As we grew deeper in love, we’d take road trips together with music blaring from my car. The Band and Stevie Wonder were two of our frequent passengers during those weekends.

One day, mid-pregnancy, as I drove alone on Interstate 87, the strains of Loggins & Messina’s seminal hit “Danny’s Song” began to play. Kenny Loggins wrote it for his brother Danny upon the birth of his first child. The song clearly resonated with me, and at some point in the middle of the song I began to tear up.
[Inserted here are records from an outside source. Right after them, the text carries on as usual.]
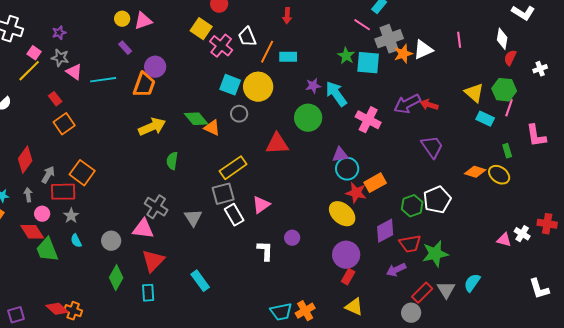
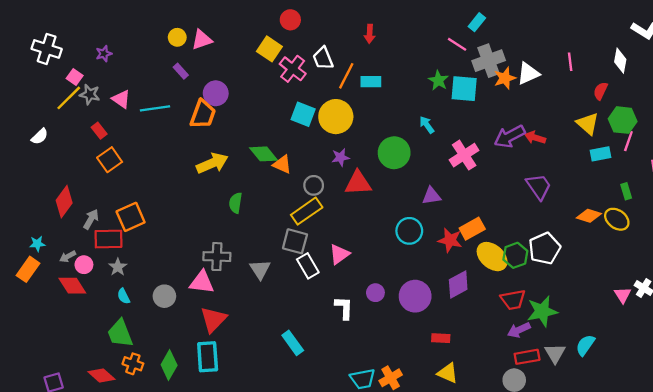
gray star: (60, 58) -> (90, 94), moved
red semicircle: (510, 58) -> (600, 91), moved
purple star: (313, 86) -> (340, 157), moved
cyan arrow: (336, 94) -> (427, 125), size x0.6
gray circle: (239, 114) -> (314, 185), moved
cyan rectangle: (485, 119) -> (600, 154), turned -36
pink cross: (368, 120) -> (464, 155), turned 30
cyan circle: (347, 169) -> (409, 231), moved
orange square: (82, 173) -> (131, 217), turned 30
gray square: (223, 194) -> (295, 241), turned 30
gray arrow: (28, 195) -> (68, 257), moved, turned -112
gray cross: (156, 207) -> (217, 257), turned -30
yellow ellipse: (342, 214) -> (492, 257), moved
purple diamond: (385, 231) -> (458, 284), moved
pink triangle: (504, 240) -> (623, 295), turned 42
green trapezoid: (47, 250) -> (120, 333), moved
purple circle: (346, 255) -> (415, 296), moved
purple arrow: (396, 270) -> (519, 330), moved
red rectangle: (348, 277) -> (441, 338), turned 63
green diamond: (116, 278) -> (169, 365), moved
cyan rectangle: (200, 281) -> (293, 343), moved
cyan rectangle: (148, 293) -> (208, 357), size x1.5
red rectangle: (422, 293) -> (527, 357), turned 35
orange cross: (73, 311) -> (133, 364), moved

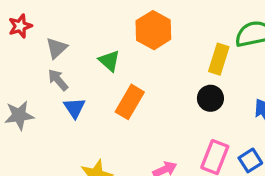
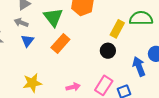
green triangle: (109, 61) -> (53, 17), size x1.5
gray arrow: (58, 80) -> (21, 23), turned -40

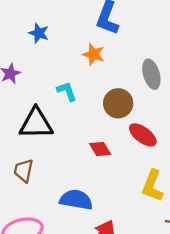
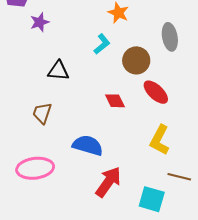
cyan L-shape: (67, 91) -> (102, 44), moved, turned 65
black triangle: (36, 123) -> (58, 71), size x0.7

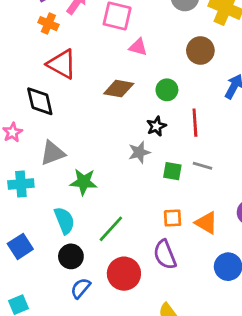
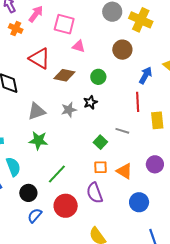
red triangle: (62, 64) -> (40, 58), moved
red line: (195, 123) -> (138, 102), moved
gray star: (139, 152) -> (69, 110), moved
gray triangle: (53, 153) -> (37, 111), moved
green square: (172, 171) -> (100, 142), moved, turned 32
cyan semicircle: (64, 221) -> (13, 167), moved

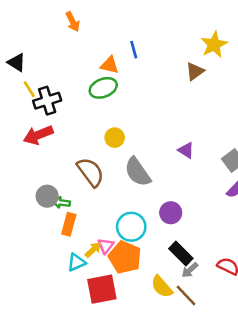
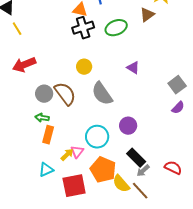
green ellipse: (103, 88) -> (116, 28), moved
black cross: (47, 101) -> (83, 28), moved
purple triangle: (186, 150) -> (133, 68), moved
gray circle: (47, 196) -> (44, 94), moved
orange pentagon: (125, 257) -> (103, 170), moved
cyan triangle: (76, 262) -> (46, 170), moved

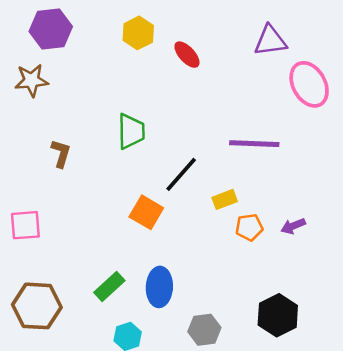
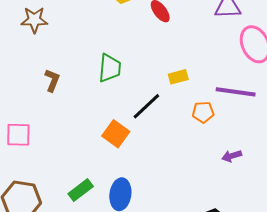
purple line: (254, 144) -> (236, 92), moved
yellow rectangle: (225, 199) -> (178, 77), moved
orange pentagon: (249, 227) -> (203, 112), moved

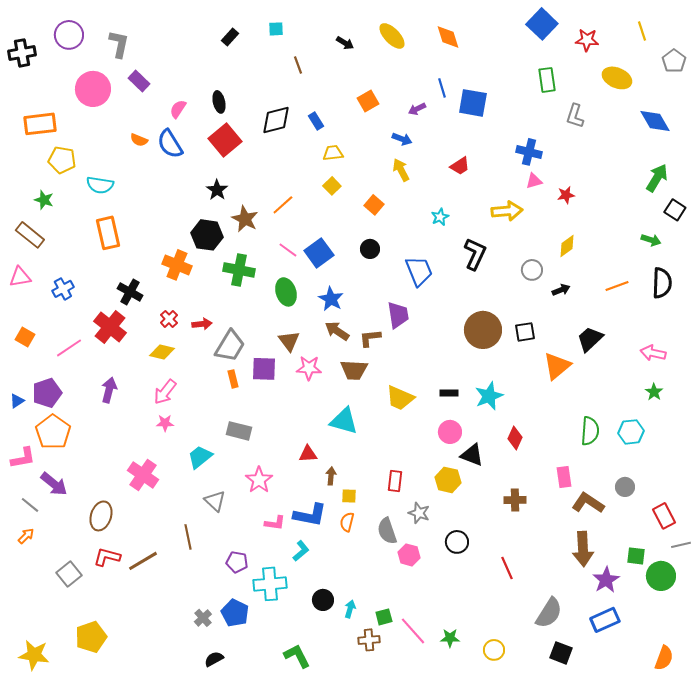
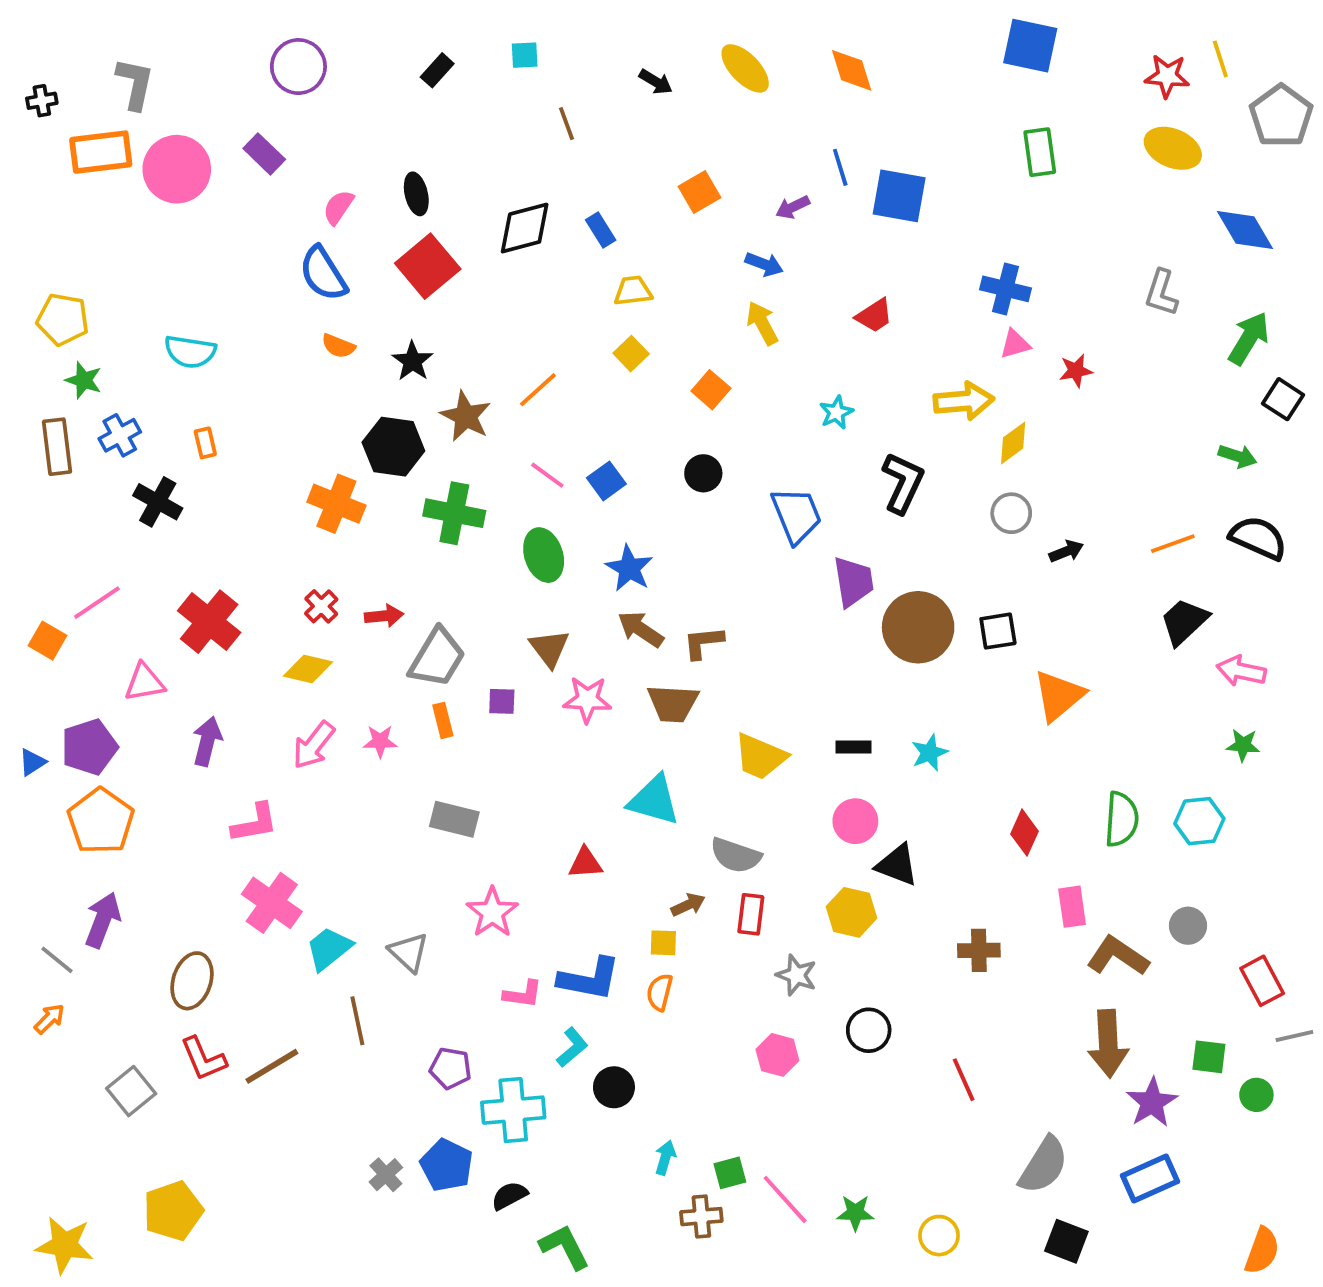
blue square: (542, 24) -> (1030, 46), turned -32
purple circle: (69, 35) -> (298, 67), moved
red star: (587, 40) -> (1167, 76), moved
gray L-shape: (119, 44) -> (135, 84), moved
black cross: (22, 53) -> (42, 101), size x0.6
gray pentagon: (674, 61) -> (1281, 116), size x1.4
gray L-shape: (575, 116) -> (1161, 293), moved
orange rectangle: (40, 124) -> (101, 152), moved
orange semicircle: (139, 140) -> (338, 346), moved
yellow pentagon: (62, 160) -> (63, 319), moved
orange rectangle: (108, 233) -> (205, 443), size x0.5
brown rectangle: (30, 235) -> (57, 447), turned 44
yellow diamond: (567, 246) -> (1013, 443), moved
blue square: (319, 253) -> (606, 481), size x0.7
pink triangle: (20, 277) -> (144, 682), moved
black semicircle: (662, 283) -> (1258, 538), turned -68
blue cross: (63, 289) -> (120, 435), moved
black cross: (130, 292) -> (158, 502), moved
purple trapezoid: (398, 315) -> (853, 582), moved
black trapezoid: (590, 339) -> (1184, 622), moved
pink line: (69, 348) -> (97, 603), moved
purple square: (264, 369) -> (502, 701), size x0.6
green star: (654, 392) -> (1243, 745), turned -30
cyan star: (489, 396) -> (929, 753), size x0.7
pink star: (165, 423) -> (380, 741), moved
red diamond: (515, 438) -> (1025, 833), moved
cyan trapezoid: (200, 457) -> (329, 949), moved
pink L-shape: (23, 458) -> (255, 823), moved
brown arrow: (331, 476) -> (688, 905), moved, turned 60
purple arrow: (54, 484) -> (103, 920), turned -108
gray semicircle: (387, 531) -> (736, 855), moved, turned -52
red L-shape: (107, 557) -> (203, 1059), turned -128
green circle: (661, 576) -> (1256, 1095), size x0.6
black circle: (323, 600) -> (614, 1087), moved
black semicircle: (214, 659) -> (509, 1196), moved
I’m not in the best place with the family that raised me. I recently faced my inability to cope with difficult situations; the hurt and scorn that helped shape my past; and my damaged relationship with my mother, my brothers, and many of the people who’ve known me for decades. It has been a challenging last two years. I’ve cried, screamed and assessed often, and so much that the carousel of emotions have spun into a blur.
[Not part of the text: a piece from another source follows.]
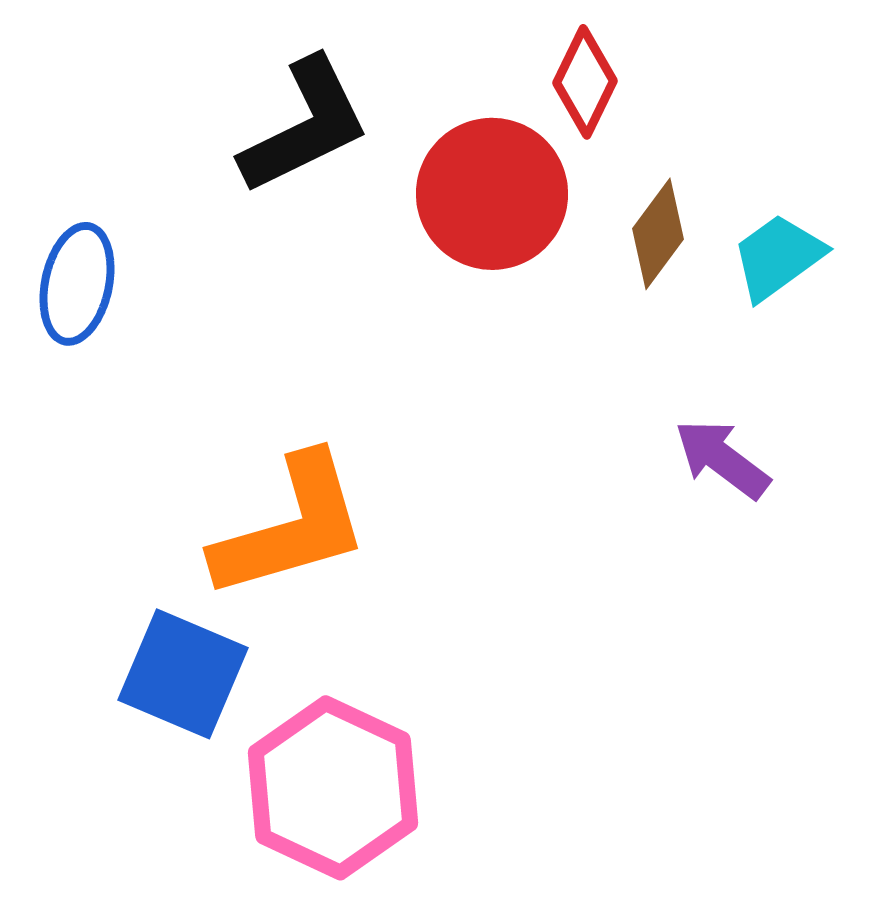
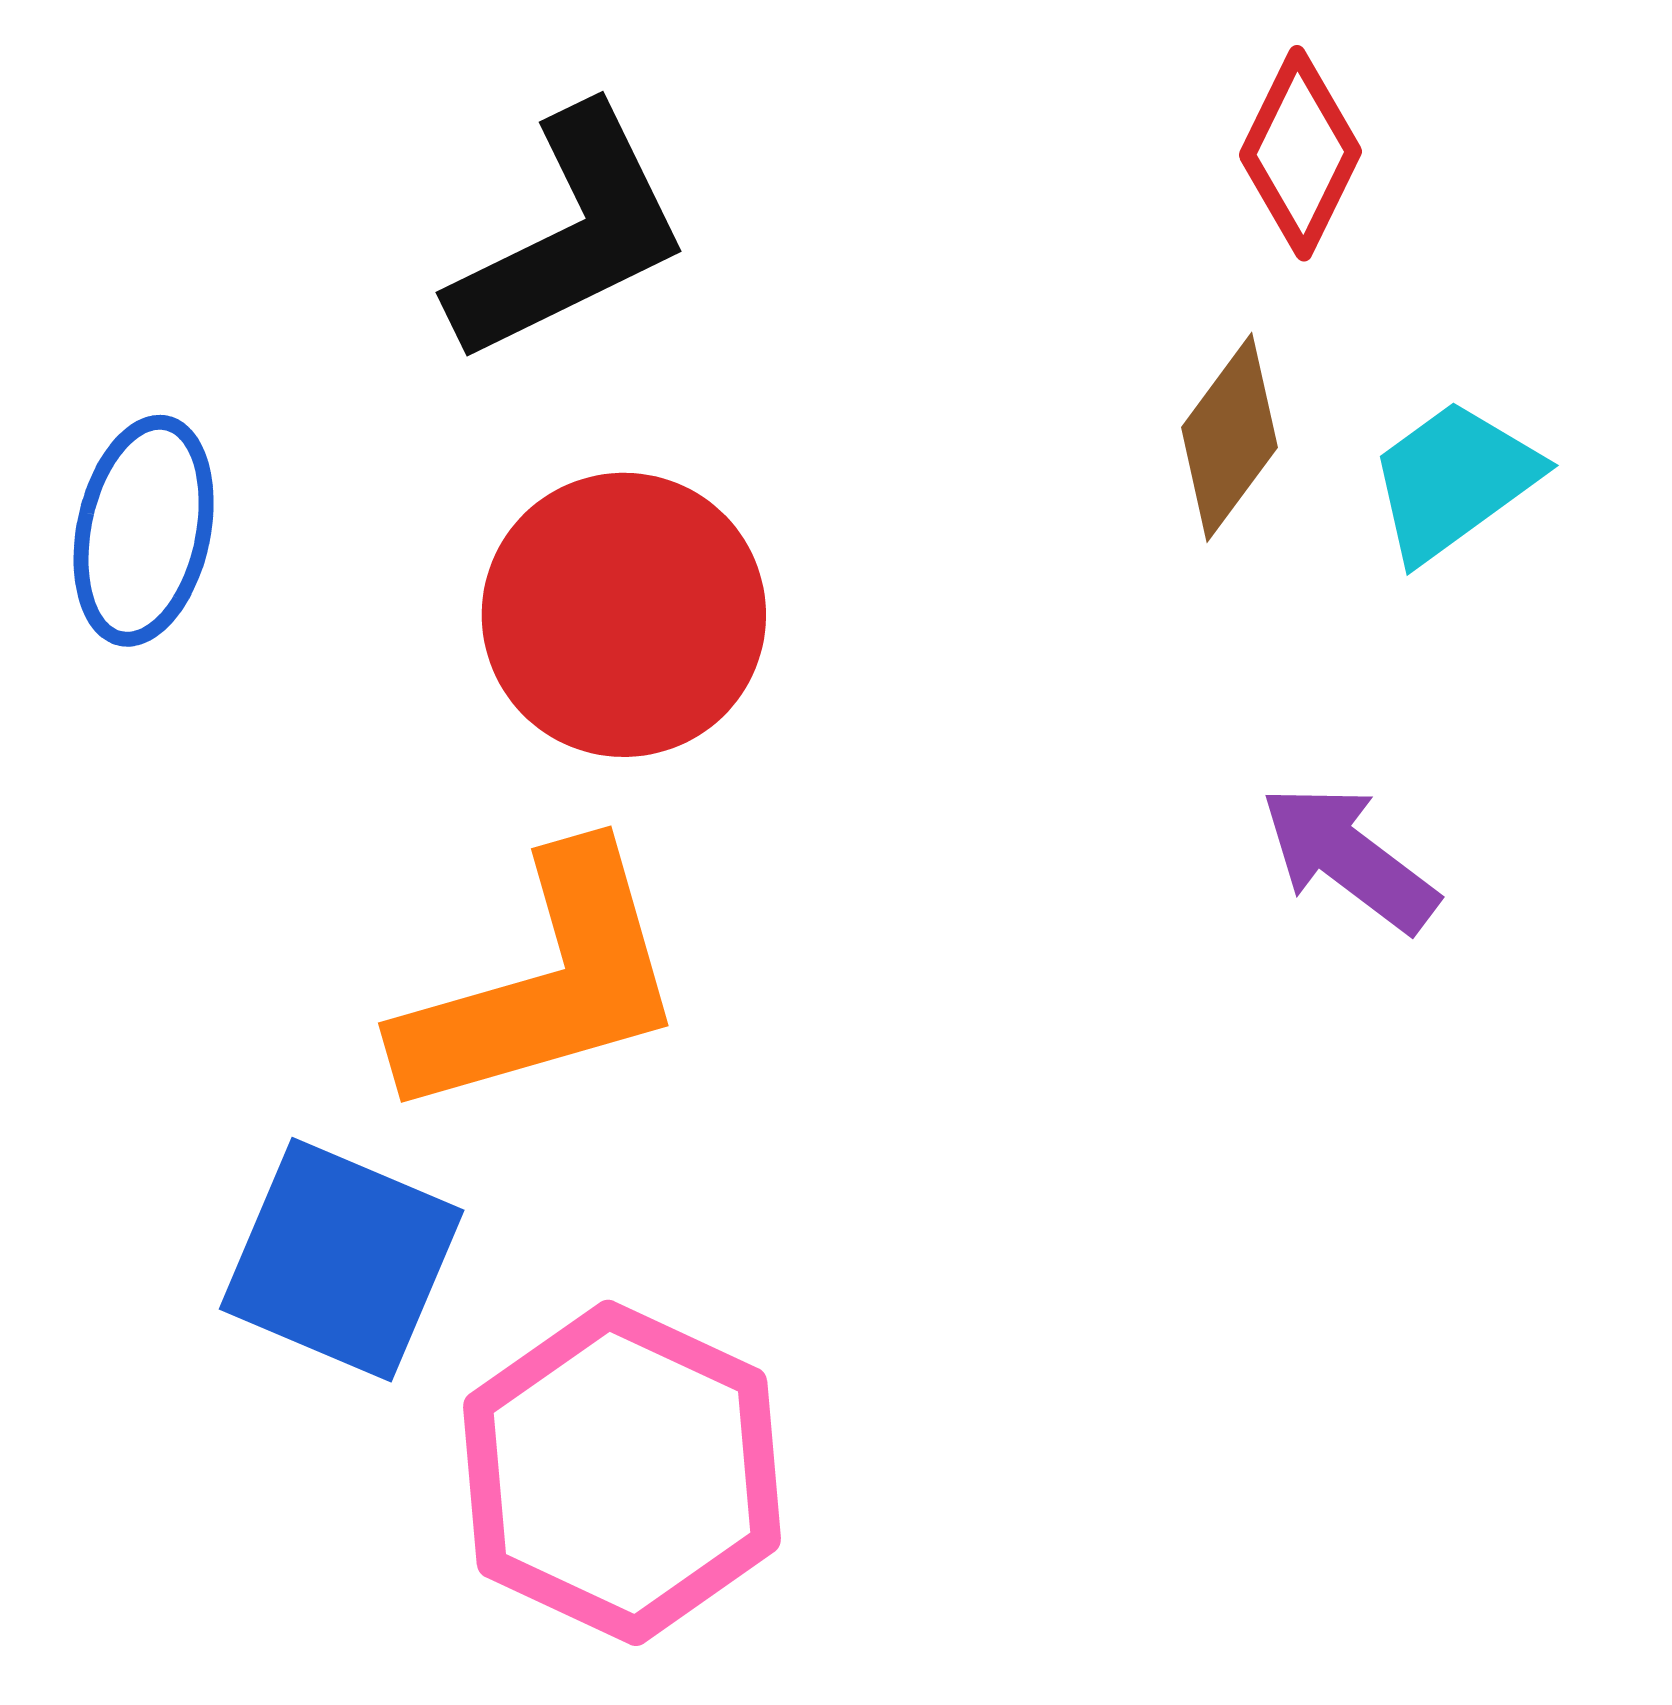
red diamond: (585, 82) -> (1300, 153), moved
red circle: (492, 194) -> (624, 615), moved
As a parent I feel an obligation to be better than the past that shaped me, to rise above hurt and scorn. And a song like “Danny’s Song,” which tenderly outlines the hopes of a parent to fulfill his obligation, strikes right to the heart of that feeling.

I started the “delivery playlist” around 4 p.m. Nov. 3, as Sarah zoned out in a hot tub, each contraction clamping against every inch of her body. There was the Band’s “The Weight.” There was Stevie Wonder’s “Uptight.” It seemed too perfect.

Hours later Sarah was drenched in sweat, a cold compress and ice cubes giving her fleeting relief. Each contraction meant another round of unstoppable pushing. Alicia Keys gave us “Girl on Fire.” The Pointer Sisters chimed in with “We’ve Got the Power.” There were fun songs, upbeat stuff, the nurses singing along in those long pauses between contractions.

At 1:30 a.m. Nov. 4, “Danny’s Song” played. Sarah was exhaling deeply. I was standing beside her. Our five-minute-old daughter, Genevieve Waverly Malcolm, rested on Sarah’s chest. A nurse recorded the moment as we sang to our 7-pound, 7-ounce Evie:

“And even though we ain’t got money,

I’m so in love with you, honey,

And everything will bring a chain of love.

And in the morning, when I rise,

You bring a tear of joy to my eye,

And tell me everything’s gonna be all right.”